An unknown attacker claims to have hacked Pickett and Associates (Pickett USA), a Florida-based engineering firm, and is now selling a large amount of engineering data related to projects managed by major American energy companies. The asking price for the archive is 6.5 bitcoins. A publication cited by journalists estimates this figure at approximately $585,000.
Pickett USA serves clients in the energy and mining sectors in the United States and the Caribbean.
The company specializes in transmission line and distribution network design, project management, topographic surveys, aerial photography, and LiDAR technology (Lidar, a technology that uses laser scanning to create highly accurate 3D models of terrain and objects).
According to the advertiser, 892 files totaling approximately 139 GB were stolen from the company. In screenshots circulating on social media and industry resources, the vendor describes the content as “real operational engineering data” from ongoing projects and suggests using it for infrastructure analysis and risk assessment. The authenticity of these claims has not been independently confirmed, and the criminals themselves are, to put it mildly, not the most reliable source.
According to the description, the archive contains over 800 raw LiDAR points in .las format, where a single file can be hundreds of megabytes to several gigabytes in size. It presumably also contains coverage of transmission line corridors and substations with various layers (terrain, vegetation, cables, structures), as well as highly detailed maps, MicroStation project files, PTC settings, as well as vegetation datasets and other material from ongoing work.
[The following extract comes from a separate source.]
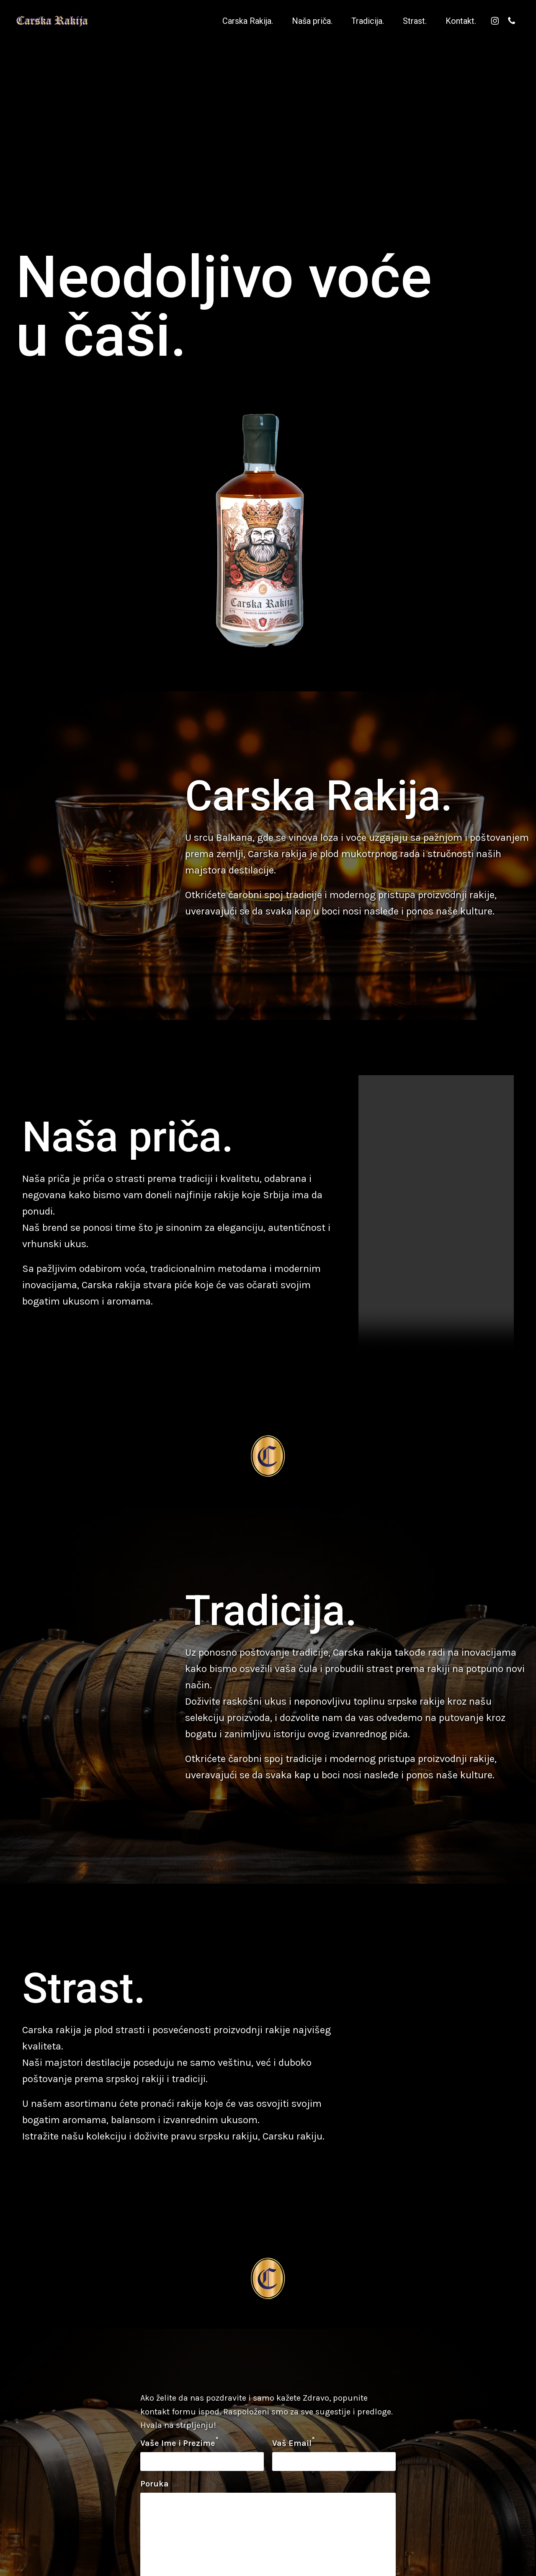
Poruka (154, 2484)
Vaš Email (293, 2442)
The seller is offering prospective buyers several samples “for review.”
The hacker claims the data concerns projects from Tampa Electric Company, Duke Energy Florida, and American Electric Power. The text also cites the size of these companies: Tampa Electric serves approximately 860,000 customers in west-central Florida, Duke Energy Florida serves approximately 2 million customers statewide, and American Electric Power serves nearly 5.6 million customers in 11 states. A representative for Pickett USA declined to comment in response to requests from reporters. The energy companies, according to the source, also did not respond to requests.
The criminal hackers’ claims, if true, are particularly alarming due to the “applied” nature of the data. If relevant data on power line routes, installations, and work were to fall into the wrong hands, it could prove useful not only for extortion, but also for more precisely planning infrastructure attacks. In this context, the author of the article notes that interest in critical sectors is growing among both nation-state-affiliated groups and purely criminal extortionists. Examples cited include allegations of long-term campaigns against the energy sector, the Volt Typhoon attacks, and the general trend of exerting pressure across the “border” between IT and operational technologies.
According to the FBI’s latest IC3 report, ransomware remained the top threat to organizations operating critical infrastructure in 2024: the number of reports increased 9% year-over-year, and critical infrastructure operators reported nearly 4,900 cyber threats, with ransomware (1,403 reports) being the most common type of incident. For this reason, any leak that provides attackers with additional information about objects and processes is viewed with extreme sensitivity by the industry, even if it’s simply allegations made on dark web forums.